Well-versed in coffee
[Photo by Li Feng/China Daily] |
A Vienna company will treat you to a free drink later this month, if you will 'pay' for it with a poem, Mike Peters reports.
I have been known to wax eloquent when presented with a superb cup of coffee. But I never imagined I could pay for it that way.
I must have missed hearing about Pay With a Poem, an Austrian coffee company's global campaign tied to International Poetry Day on March 21. The promotion went global last year, and the 2016 event day will include 34 countries. In China, it will be the second year of celebration in Shanghai and the first year that reciting a poem will cover the cost of a Julius Meinl coffee in Beijing.
In China, a country that reveres its classical poets, this should bring out any lyrical types that aren't firmly embedded in teahouses.
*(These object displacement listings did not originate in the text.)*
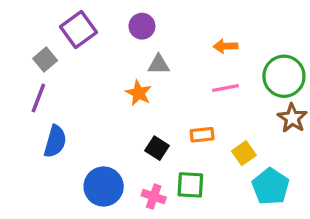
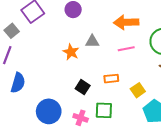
orange arrow: (225, 46) -> (126, 22), size x1.6
gray triangle: (159, 65) -> (92, 41), moved

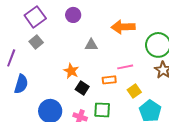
gray square: (12, 31) -> (36, 42), moved
pink line: (126, 49) -> (125, 67), moved
orange star: (71, 52) -> (71, 71), moved

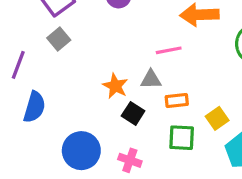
gray triangle: (91, 45) -> (151, 79), moved
pink line: (125, 67) -> (169, 50), moved
green square: (102, 110) -> (182, 138), moved

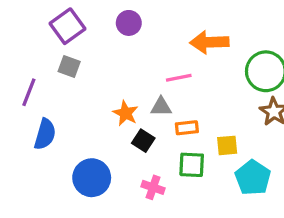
gray square: (59, 39) -> (69, 66), turned -30
yellow square: (217, 118) -> (227, 145), turned 30
pink cross: (130, 160) -> (153, 187), moved

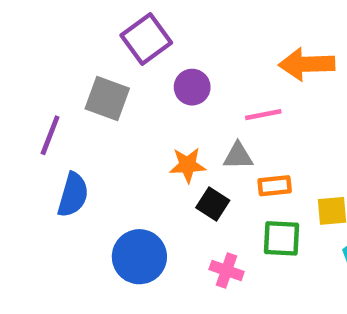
purple circle: (129, 23) -> (192, 87), moved
purple square: (68, 26) -> (146, 39), moved
gray square: (69, 66) -> (107, 99), size x1.4
orange star: (126, 113) -> (188, 165), turned -30

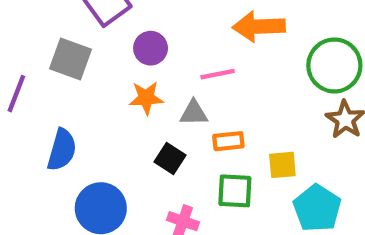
orange star: (188, 165) -> (146, 98), moved
blue semicircle: (73, 195) -> (62, 150), moved

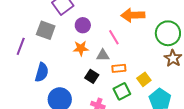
pink line: (218, 74) -> (114, 37), turned 70
yellow square: (282, 165) -> (144, 79), turned -32
green square: (235, 191) -> (122, 91), turned -30

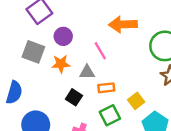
gray square: (46, 30) -> (33, 52), moved

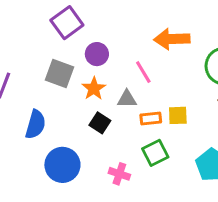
orange star: (61, 64) -> (94, 88), turned -30
black square: (74, 97) -> (100, 123), moved
yellow square: (136, 101) -> (178, 115), moved, turned 35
"The poem can be in any language you want," says Meinl's Shanghai representative, Ela Saleh, "as long as it is from your heart".
"For us, inspiration is the soul of the Viennese coffee house culture. Its essence is poetry," says Marcel Loeffler, CEO of Julius Meinl. "It is this unique philosophy to consciously take your time, to enjoy the moment and to get inspired just as Viennese coffee house literati did. And this is not just in Vienna. This is also relevant for fast-moving cultures. Whether in Shanghai, Dubai, London or Chicago, people look for moments of deceleration, which in turn become the source of inspiration. In this sense, we want to actively encourage people on all continents, to bring more poetry into the world and hence make it a better place."
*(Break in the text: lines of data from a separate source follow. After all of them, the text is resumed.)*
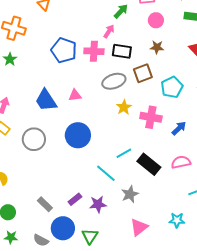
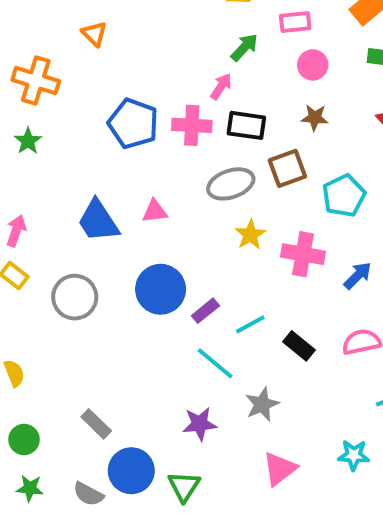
black rectangle: (149, 164) -> (299, 346), size x0.7
purple rectangle: (75, 199) -> (205, 311), moved

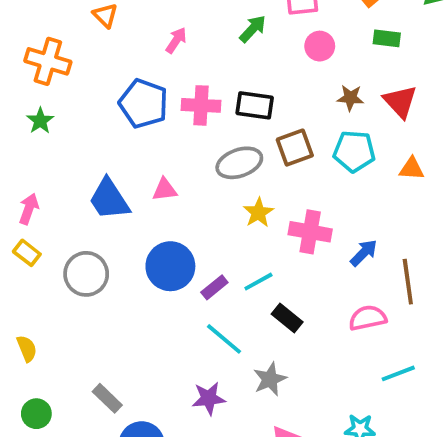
pink arrow: (221, 86) -> (176, 40), moved
brown star: (315, 118) -> (350, 98), moved
cyan pentagon: (344, 196) -> (354, 151), moved, turned 30
cyan line: (250, 324) -> (258, 282), moved
black rectangle: (299, 346) -> (287, 318), moved

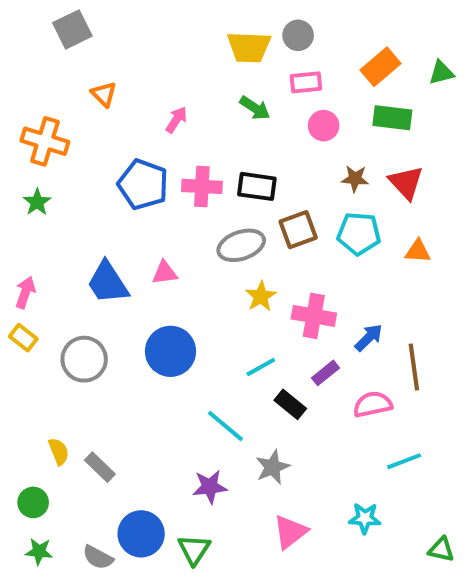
green arrow: (253, 29) -> (255, 108), turned 80
green rectangle: (387, 38) -> (392, 118), size x1.4
purple rectangle: (214, 287) -> (326, 373), moved
yellow semicircle: (27, 349) -> (59, 451), moved
gray rectangle: (107, 398) -> (100, 467), moved

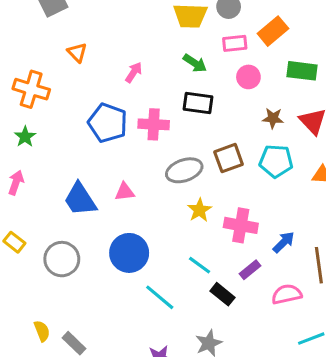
orange rectangle: (381, 67) -> (273, 31), moved
black rectangle: (257, 186) -> (198, 103), moved
pink arrow: (25, 292) -> (16, 183), moved
cyan line: (261, 367) -> (200, 265), turned 65
cyan line: (225, 426) -> (160, 297), moved

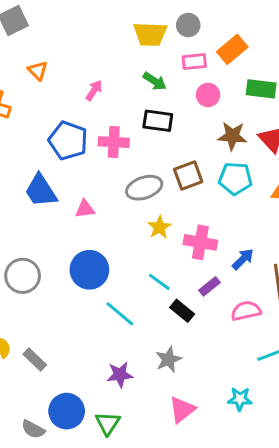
brown star: (273, 118) -> (232, 136), size x1.4
blue trapezoid: (80, 199) -> (41, 191), moved

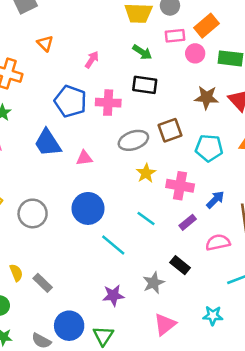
pink circle: (208, 95) -> (195, 53), moved
cyan pentagon: (235, 179) -> (209, 148), moved
black rectangle: (182, 311) -> (180, 265), moved

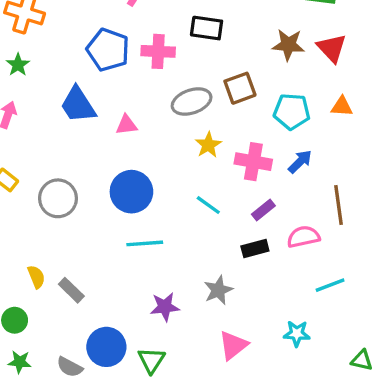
blue arrow: (215, 200) -> (300, 162), moved
cyan line: (113, 245) -> (145, 243), moved, turned -44
black rectangle: (180, 265) -> (255, 248), moved, turned -54

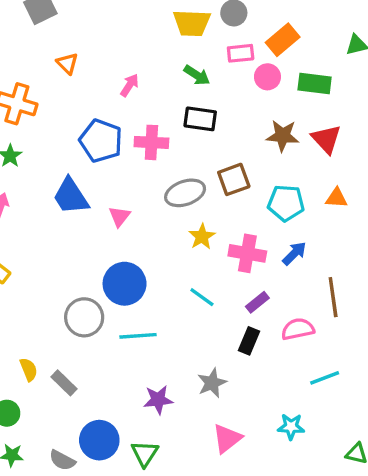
pink triangle: (126, 125) -> (119, 216), turned -45
gray circle: (58, 198) -> (84, 317), moved
black rectangle: (255, 248) -> (249, 341), turned -52

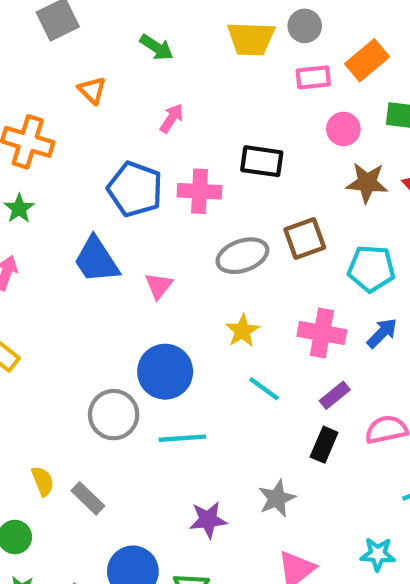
green arrow: (197, 75) -> (157, 47), moved
pink circle: (267, 77) -> (343, 129), moved
yellow star: (202, 237) -> (242, 331), moved

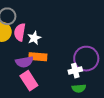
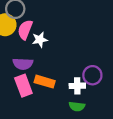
orange rectangle: (38, 57) -> (45, 82), moved
purple circle: (86, 59) -> (92, 75), size x0.7

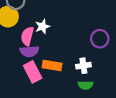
pink semicircle: (25, 30) -> (27, 36), moved
purple circle: (92, 75) -> (100, 39), moved

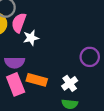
pink semicircle: (27, 36) -> (19, 23), moved
white cross: (83, 66) -> (70, 83), turned -32

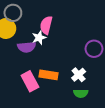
pink semicircle: (19, 23) -> (46, 25), moved
purple semicircle: (15, 62) -> (27, 47), moved

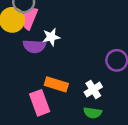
pink semicircle: (46, 25) -> (29, 18), moved
pink rectangle: (30, 81) -> (40, 103), moved

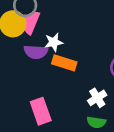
orange rectangle: (56, 84) -> (64, 63), moved

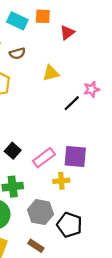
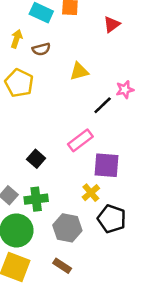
red triangle: (67, 33) -> (112, 24), moved
pink rectangle: (44, 158) -> (80, 140), moved
yellow cross: (61, 181) -> (91, 193), turned -35
black pentagon: (69, 225) -> (112, 219), moved

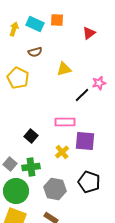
yellow arrow: (17, 39) -> (14, 29), moved
pink rectangle: (80, 140) -> (65, 122), turned 36
yellow cross: (91, 193) -> (62, 152), moved

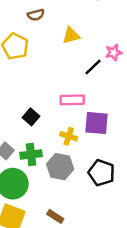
yellow cross: (62, 152) -> (69, 136), turned -32
gray hexagon: (55, 189) -> (60, 167), moved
That's pretty high falutin stuff, no matter how good the coffee might be. But these poetic flights of fancy shouldn't suggest that the Meinl company is a collection of happy hippy types: The modern corporation has 600 employees worldwide, markets its coffees in more than 70 countries and generated 125 million euros in sales in 2014. Today Julius Meinl V heads the substantial family business, which now includes banking and other interests, which was founded by his great-great-grandfather. The original Julius Meinl was one of the first people to develop a mechanical way to roast coffee beans; today he's counted as a spiritual father of Vienna's coffeehouse culture.
The notion of coffee as a font of inspiration or simply reflection is not an exclusive conceit of the Meinl company, which revels in the slogan "inspiring poets since 1862". A clever 2007 book series from publisher Duncan Baird, "Coffee With...", invited different authors to revel in the philosophic power of Coffea arabica and write books such as Coffee With Mozart, Coffee with the Buddha and Coffee with Isaac Newton.